Both the BJP-led alliance and the Congress have left no stone unturned in securing tribal votes which may turn out to be a key factor in deciding the result of the ongoing Assam assembly election. Of all the tribal communities of the state, the electoral behavior of the tea tribes comprising about six million has become most crucial.

The tea tribes comprise the people whose ancestors were brought during the British period from mostly the Chhotanagpur plateau and other areas of the present day Jharkhand state to work as labourers in burgeoning tea plantations. They are now mostly scattered over 739 registered tea gardens in the Brahmaputra and Barak valleys and comprise 17 percent of Assam's population.

This time, their vote is going to decide the fate of Assam Chief Minister Tarun Gogoi, who is contesting from the Titabor constituency in the tea garden belt of Jorhat district. Here Gogoi is pitted against Kamakhya Prasad Tasa, the incumbent BJP Lok Sabha MP from Jorhat.

The tea tribes' votting pattern is likely to be influenced by their long-standing demand for being accorded the Scheduled Tribe (ST) status. Right from the first general election of 1952 they had supported the Congress but sided with the BJP during the 2014 Lok Sabha poll when the tea garden-dotted seats of Dibrugarh, Jorhat and Tezpur were won by the saffron party.

This time however the BJP has a lot to explain. It had promised ST status to the tea tribes before the parliamentary election but that is yet to fructify. Although the centre has set up a committee to suggest modalities for granting ST status to the tea tribes and five other tribal communities - Koch-Rajbangshis, Tai-Ahoms, Morans, Sootias and Mataks - the BJP camp is not yet very sure about their voting preferences.

The BJP stalwarts of Assam are, however, pinning great hopes on Kamakhya Prasad Tasa and Rameshwar Teli, both hailing from the tea tribe community and now MPs of Jorhat and Dibrugarh respectively. Tasa was the general secretary of the Assam Tea Tribes Students' Association (ATTSA) which, along with the All Adivasi Students' Association of Assam (AASAA), is supporting the BJP in the assembly poll.

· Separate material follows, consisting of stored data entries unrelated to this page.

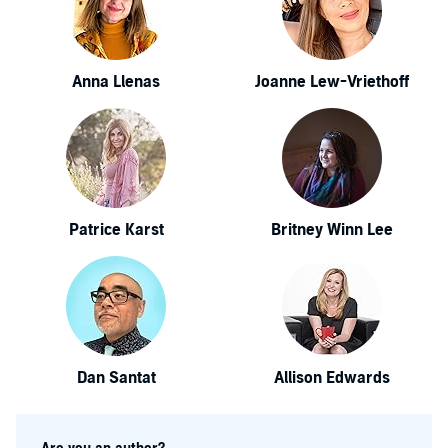
Anna Llenas
Joanne Lew-Vriethoff
Patrice Karst
Britney Winn Lee
Dan Santat
Allison Edwards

The Congress and the BJP, the two mainstream political parties in Assam, fully understand the importance of the tea garden tribes in Assam politics. These tribes have 3.5 million votes in their kitty, enough to make or mar the prospects of any contestant. It has been calculated that the tea tribes have decisive roles in 35 assembly seats. In the 2011 assembly election, the BJP had triumphed in only one of these 35 seats, while the Congress had won 26. But in the last parliamentary poll, the picture got reversed and 26 of these 35 seats were among those 69 seats where the BJP had polled the highest votes.

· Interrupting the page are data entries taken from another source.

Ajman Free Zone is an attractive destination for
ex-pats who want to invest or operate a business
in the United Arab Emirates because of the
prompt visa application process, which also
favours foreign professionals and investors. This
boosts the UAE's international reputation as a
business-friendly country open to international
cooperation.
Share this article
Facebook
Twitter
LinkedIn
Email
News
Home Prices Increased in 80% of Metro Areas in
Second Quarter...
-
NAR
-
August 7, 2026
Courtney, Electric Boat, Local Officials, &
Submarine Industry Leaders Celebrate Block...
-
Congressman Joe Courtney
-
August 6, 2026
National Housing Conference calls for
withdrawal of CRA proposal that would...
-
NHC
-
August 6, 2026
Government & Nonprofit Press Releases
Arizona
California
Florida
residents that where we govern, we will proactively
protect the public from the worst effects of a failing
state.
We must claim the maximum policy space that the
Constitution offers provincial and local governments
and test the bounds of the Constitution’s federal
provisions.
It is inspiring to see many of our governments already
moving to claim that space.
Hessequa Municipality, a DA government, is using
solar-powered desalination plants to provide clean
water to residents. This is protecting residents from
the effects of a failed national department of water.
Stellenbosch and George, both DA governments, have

In Assam, scheduled tribes constitute 12.41 percent of the population. If ST status is extended to the groups mentioned above, then scheduled tribes will constitute nearly 50 percent of the population and, among them, the tea tribes will enjoy a prime position.

If the Narendra Modi government in Delhi cannot take the tea tribes into confidence over the question of ST status, then there may occur a reversal in their voting pattern.

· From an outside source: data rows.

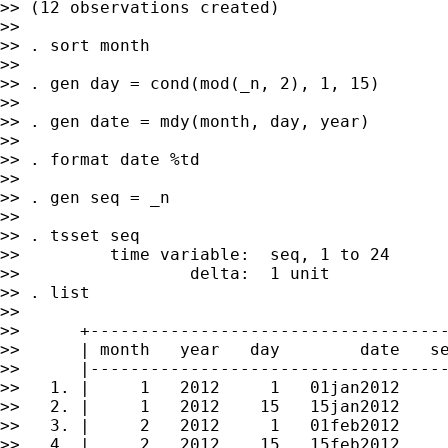
>> (12 observations created)

>>

>> . sort month

>>

>> . gen day = cond(mod(_n, 2), 1, 15)

>>

>> . gen date = mdy(month, day, year)

>>

>> . format date %td

>>

>> . gen seq = _n

>>

>> . tsset seq

>>         time variable:  seq, 1 to 24

>>                 delta:  1 unit

>> . list

>>

>>      +------------------------------------
>>      | month   year   day        date   se
>>      |------------------------------------
>>   1. |     1   2012     1   01jan2012     
>>   2. |     1   2012    15   15jan2012     
>>   3. |     2   2012     1   01feb2012     
>>   4. |     2   2012    15   15feb2012     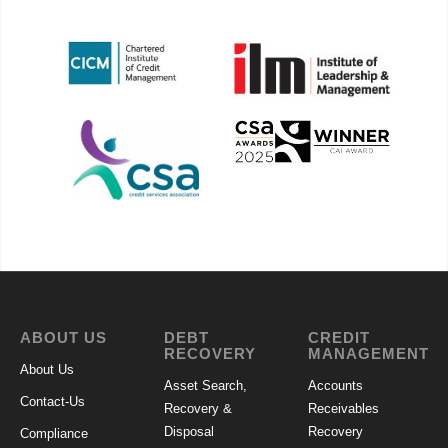
ABOUT US
DEBT
CREDIT
RECOVERY
MANAGEMENT
About Us
Asset Search,
Accounts
Contact-Us
Recovery &
Receivables
Disposal
Recovery
Compliance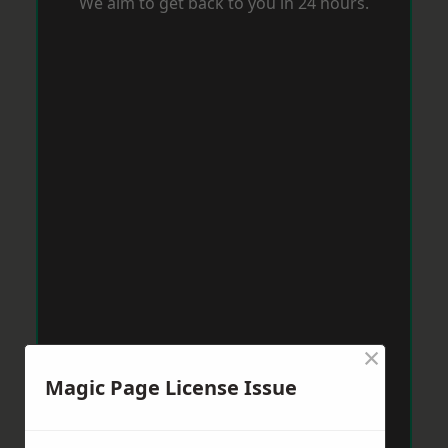
We aim to get back to you in 24 hours.
×
Magic Page License Issue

FIfteen seats are reserved for the scheduled tribe community in the 126-member Assam assembly. Of them, four are in the Karbi Anglong district and represented by Karbi MLAs, one in Dima Hasao district, three in Upper Assam and always represented by the Mishing tribe, while another one was for long represented by the Rabhas but was snatched away by the Bodos in 2011. The remaining six are in the Bodoland Autonomous District area.

The Congress understands the importance of the tea tribes in Assam elections. On the streets of Guwahati one can hear a buzz that Pawan Singh Ghatowar, a trade union leader of the Congress, may become the chief minister if his party wins the election. Ghatowar hails from the tea tribes and is the president of the Assam Cha Mazdoor Sangha. This may be a Congress ploy to sway the tea tribes' votes in its favour, notwithstanding the fact that Gogoi has already crossed 80 years.

Assam's tea industry in Assam employs 500,000 permanent and 600,000 temporary workers. Sensing their political importance, Gogoi has prepared a draft notification which seeks to enhance the daily wage of a tea labourer to Rs.177. The notification also has three other components promising housing, water supply and communication facilities to the tea garden workers.

Gogoi has left no stone unturned to placate the plantation community. He has written to Narendra Modi for a Rs.5,568 crore (more than $385 million) special package and requested him to amend the Plantation Labour Act,1951. The Assam government has also released 76,000 tonnes of rice and 5,000 tonnes of wheat for distribution among the plantation labourers.

But for whom will Assam's tea tribes vote ? That is the million dollar question.